═════ Data section
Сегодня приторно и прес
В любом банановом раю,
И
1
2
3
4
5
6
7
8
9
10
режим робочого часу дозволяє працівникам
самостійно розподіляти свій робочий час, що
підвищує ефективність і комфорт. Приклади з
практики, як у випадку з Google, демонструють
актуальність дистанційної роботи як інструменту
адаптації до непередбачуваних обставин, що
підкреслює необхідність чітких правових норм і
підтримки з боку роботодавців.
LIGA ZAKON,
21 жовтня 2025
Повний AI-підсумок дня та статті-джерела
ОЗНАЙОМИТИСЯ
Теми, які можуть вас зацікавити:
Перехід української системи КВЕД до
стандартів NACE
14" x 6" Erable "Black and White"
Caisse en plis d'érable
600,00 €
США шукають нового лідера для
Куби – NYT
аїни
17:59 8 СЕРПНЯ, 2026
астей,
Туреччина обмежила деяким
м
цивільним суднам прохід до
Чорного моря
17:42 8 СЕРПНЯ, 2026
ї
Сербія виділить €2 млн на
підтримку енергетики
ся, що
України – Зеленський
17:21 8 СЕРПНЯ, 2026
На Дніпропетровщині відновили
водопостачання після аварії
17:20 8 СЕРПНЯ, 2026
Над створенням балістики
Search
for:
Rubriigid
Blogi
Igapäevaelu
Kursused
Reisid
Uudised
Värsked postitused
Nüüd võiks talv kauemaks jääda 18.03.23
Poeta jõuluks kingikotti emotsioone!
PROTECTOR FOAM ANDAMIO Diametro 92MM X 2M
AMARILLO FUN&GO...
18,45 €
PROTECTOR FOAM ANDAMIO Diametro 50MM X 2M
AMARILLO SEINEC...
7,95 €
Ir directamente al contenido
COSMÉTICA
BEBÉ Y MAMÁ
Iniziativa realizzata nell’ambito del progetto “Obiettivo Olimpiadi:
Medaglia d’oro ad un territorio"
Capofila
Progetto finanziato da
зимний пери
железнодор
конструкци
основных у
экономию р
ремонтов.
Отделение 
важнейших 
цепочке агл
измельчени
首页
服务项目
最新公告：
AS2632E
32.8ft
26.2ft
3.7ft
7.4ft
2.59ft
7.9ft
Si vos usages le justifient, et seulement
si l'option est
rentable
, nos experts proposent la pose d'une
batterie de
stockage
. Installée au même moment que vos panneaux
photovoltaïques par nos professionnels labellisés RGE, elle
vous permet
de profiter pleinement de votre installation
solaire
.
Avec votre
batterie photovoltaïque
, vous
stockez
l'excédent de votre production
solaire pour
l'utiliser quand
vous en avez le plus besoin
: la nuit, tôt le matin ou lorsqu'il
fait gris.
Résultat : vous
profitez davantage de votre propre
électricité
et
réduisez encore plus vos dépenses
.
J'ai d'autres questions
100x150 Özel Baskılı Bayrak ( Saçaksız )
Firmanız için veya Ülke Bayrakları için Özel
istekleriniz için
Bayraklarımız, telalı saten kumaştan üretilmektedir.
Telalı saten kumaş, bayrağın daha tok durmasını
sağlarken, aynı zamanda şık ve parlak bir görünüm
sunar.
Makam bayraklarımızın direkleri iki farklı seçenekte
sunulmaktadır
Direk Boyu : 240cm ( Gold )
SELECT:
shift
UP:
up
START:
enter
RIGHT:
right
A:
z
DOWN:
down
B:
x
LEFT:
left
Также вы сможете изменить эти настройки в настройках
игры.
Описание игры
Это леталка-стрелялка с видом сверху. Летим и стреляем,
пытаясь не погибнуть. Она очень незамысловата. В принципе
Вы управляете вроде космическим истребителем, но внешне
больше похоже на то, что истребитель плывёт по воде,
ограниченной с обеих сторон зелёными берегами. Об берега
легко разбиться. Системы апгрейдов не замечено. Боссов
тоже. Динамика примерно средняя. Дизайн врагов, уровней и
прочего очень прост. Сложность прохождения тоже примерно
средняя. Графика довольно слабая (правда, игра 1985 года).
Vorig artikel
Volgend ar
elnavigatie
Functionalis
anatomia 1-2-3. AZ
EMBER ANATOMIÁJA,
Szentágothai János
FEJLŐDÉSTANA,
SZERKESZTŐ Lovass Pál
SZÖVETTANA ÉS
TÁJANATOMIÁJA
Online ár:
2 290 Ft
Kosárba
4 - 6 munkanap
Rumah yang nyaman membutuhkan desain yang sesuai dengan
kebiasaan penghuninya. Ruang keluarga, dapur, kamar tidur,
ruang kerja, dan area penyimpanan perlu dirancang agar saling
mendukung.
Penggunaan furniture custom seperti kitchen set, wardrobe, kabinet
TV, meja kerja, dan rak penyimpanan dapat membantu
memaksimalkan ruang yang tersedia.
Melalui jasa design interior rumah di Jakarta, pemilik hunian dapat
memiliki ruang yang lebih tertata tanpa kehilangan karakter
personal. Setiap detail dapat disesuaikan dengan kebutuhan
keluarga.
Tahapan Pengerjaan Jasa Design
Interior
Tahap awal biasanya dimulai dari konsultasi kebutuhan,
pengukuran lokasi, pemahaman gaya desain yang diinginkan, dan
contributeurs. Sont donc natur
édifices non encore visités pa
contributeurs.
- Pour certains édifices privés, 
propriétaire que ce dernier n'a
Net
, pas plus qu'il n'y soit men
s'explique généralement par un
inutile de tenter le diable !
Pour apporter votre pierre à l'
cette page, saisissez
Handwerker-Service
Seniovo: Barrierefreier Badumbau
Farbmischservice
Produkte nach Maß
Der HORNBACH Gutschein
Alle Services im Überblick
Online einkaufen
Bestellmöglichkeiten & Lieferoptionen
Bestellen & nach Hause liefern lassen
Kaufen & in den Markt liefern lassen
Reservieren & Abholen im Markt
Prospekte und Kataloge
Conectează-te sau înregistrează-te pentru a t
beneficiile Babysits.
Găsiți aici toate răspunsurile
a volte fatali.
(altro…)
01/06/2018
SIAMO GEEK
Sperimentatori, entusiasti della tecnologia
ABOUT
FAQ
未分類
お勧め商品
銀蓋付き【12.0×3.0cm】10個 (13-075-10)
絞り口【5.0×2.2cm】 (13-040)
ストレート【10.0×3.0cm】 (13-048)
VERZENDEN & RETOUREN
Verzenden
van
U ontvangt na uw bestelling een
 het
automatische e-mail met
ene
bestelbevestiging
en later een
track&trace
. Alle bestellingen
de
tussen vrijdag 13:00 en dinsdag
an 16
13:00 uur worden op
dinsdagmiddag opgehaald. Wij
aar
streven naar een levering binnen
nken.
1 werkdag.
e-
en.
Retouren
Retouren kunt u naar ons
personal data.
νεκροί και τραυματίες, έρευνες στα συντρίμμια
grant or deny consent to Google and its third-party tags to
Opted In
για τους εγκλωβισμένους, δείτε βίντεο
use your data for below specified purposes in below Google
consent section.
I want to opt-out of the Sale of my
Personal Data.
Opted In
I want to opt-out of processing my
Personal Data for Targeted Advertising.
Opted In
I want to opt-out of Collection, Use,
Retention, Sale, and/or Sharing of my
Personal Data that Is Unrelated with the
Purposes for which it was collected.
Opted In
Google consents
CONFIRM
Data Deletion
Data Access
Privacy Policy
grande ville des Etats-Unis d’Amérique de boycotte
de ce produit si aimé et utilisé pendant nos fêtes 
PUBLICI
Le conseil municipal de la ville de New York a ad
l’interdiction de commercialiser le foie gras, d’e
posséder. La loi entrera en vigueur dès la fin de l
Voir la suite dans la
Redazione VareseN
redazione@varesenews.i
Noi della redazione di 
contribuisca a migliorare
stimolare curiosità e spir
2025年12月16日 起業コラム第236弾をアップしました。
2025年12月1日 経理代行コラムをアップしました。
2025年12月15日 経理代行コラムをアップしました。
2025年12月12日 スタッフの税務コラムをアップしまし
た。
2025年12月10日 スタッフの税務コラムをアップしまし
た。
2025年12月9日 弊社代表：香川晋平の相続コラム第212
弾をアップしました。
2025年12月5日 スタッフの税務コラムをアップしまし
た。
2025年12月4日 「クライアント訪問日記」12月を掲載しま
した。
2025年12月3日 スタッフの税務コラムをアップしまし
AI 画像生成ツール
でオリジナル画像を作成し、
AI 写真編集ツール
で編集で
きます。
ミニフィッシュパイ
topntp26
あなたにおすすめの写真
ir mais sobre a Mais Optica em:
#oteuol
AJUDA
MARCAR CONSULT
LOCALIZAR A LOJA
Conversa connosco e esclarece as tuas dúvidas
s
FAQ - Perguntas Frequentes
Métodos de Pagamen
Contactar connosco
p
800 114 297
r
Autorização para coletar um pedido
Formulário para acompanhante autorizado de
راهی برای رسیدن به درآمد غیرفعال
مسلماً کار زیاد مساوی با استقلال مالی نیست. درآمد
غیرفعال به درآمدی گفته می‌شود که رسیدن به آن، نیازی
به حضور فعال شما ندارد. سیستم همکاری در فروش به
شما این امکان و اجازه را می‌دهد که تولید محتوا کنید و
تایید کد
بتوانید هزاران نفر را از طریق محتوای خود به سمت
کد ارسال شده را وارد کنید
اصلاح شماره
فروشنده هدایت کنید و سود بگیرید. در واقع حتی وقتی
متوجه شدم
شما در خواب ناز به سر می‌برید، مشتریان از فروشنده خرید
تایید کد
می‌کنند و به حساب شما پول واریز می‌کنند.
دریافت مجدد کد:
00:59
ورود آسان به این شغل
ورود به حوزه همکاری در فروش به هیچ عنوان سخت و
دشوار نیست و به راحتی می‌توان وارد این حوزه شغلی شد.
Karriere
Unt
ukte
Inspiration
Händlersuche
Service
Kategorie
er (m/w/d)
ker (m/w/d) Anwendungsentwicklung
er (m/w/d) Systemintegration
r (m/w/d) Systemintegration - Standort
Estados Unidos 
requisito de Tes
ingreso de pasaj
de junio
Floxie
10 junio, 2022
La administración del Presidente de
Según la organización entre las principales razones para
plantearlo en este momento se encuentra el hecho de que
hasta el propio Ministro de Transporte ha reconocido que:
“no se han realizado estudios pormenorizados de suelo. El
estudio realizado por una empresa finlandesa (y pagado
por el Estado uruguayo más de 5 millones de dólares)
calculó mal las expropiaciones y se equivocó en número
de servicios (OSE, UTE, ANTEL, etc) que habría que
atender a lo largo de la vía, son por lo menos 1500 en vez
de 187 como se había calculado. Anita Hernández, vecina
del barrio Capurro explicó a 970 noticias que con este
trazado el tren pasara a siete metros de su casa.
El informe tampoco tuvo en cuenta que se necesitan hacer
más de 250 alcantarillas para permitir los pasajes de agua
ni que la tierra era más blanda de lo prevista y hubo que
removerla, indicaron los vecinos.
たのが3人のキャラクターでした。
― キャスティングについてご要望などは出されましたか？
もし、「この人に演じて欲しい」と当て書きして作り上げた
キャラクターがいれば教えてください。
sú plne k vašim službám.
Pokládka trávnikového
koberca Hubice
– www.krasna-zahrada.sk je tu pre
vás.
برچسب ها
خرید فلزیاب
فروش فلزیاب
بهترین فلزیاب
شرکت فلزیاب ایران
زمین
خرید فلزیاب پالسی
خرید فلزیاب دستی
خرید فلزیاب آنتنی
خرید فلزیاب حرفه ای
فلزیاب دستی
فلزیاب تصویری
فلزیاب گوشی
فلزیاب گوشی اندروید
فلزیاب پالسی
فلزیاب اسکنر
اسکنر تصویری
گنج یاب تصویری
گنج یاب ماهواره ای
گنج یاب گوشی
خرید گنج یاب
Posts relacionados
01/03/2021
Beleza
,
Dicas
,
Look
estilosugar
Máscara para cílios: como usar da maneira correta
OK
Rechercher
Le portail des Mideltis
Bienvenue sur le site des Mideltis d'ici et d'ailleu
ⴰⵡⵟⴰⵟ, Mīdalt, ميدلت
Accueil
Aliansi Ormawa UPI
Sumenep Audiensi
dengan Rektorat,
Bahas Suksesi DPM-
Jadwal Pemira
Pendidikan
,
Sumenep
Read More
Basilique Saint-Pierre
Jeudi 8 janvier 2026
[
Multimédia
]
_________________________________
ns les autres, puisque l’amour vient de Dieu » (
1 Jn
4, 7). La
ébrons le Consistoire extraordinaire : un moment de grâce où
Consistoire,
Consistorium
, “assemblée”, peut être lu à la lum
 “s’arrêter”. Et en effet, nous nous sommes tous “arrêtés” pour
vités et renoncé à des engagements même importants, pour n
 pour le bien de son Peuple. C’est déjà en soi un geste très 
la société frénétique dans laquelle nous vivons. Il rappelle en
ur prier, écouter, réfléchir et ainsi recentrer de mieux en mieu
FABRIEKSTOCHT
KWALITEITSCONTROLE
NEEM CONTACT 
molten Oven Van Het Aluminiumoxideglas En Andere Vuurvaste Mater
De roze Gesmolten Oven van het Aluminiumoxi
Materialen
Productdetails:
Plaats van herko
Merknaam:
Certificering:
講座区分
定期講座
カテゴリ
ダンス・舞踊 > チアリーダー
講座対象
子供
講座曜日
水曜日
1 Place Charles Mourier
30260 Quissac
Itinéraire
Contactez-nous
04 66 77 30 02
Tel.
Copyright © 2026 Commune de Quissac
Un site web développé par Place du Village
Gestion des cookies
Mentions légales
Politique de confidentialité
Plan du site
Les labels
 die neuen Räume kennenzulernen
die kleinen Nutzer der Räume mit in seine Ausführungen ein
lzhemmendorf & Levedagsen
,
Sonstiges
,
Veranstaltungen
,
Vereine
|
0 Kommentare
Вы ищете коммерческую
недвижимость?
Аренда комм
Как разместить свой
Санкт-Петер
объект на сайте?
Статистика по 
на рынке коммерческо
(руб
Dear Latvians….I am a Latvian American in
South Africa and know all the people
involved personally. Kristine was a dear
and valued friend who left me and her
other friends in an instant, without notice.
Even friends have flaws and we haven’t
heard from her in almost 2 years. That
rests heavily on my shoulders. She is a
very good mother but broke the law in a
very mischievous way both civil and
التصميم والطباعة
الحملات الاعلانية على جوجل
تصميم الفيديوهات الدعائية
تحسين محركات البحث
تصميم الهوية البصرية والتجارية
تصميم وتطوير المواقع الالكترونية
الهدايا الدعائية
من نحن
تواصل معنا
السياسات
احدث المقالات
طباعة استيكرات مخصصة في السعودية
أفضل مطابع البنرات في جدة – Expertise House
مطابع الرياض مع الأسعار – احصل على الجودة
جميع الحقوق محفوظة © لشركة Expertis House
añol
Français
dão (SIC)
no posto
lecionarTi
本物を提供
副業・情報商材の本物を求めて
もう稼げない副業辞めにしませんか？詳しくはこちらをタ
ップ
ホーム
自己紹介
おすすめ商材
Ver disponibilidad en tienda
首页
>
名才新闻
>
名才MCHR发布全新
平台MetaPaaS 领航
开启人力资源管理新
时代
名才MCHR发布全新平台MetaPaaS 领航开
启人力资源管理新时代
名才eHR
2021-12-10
══════════
> _Assignment_
From the entries above, extract only the lines running from the one containing "2025年12月16日 起業コラム第236弾をアップしました。" through the one containing "به حضور فعال", inclusive.

> _Result for this task_
2025年12月16日 起業コラム第236弾をアップしました。
2025年12月1日 経理代行コラムをアップしました。
2025年12月15日 経理代行コラムをアップしました。
2025年12月12日 スタッフの税務コラムをアップしまし
た。
2025年12月10日 スタッフの税務コラムをアップしまし
た。
2025年12月9日 弊社代表：香川晋平の相続コラム第212
弾をアップしました。
2025年12月5日 スタッフの税務コラムをアップしまし
た。
2025年12月4日 「クライアント訪問日記」12月を掲載しま
した。
2025年12月3日 スタッフの税務コラムをアップしまし
AI 画像生成ツール
でオリジナル画像を作成し、
AI 写真編集ツール
で編集で
きます。
ミニフィッシュパイ
topntp26
あなたにおすすめの写真
ir mais sobre a Mais Optica em:
#oteuol
AJUDA
MARCAR CONSULT
LOCALIZAR A LOJA
Conversa connosco e esclarece as tuas dúvidas
s
FAQ - Perguntas Frequentes
Métodos de Pagamen
Contactar connosco
p
800 114 297
r
Autorização para coletar um pedido
Formulário para acompanhante autorizado de
راهی برای رسیدن به درآمد غیرفعال
مسلماً کار زیاد مساوی با استقلال مالی نیست. درآمد
غیرفعال به درآمدی گفته می‌شود که رسیدن به آن، نیازی
به حضور فعال شما ندارد. سیستم همکاری در فروش به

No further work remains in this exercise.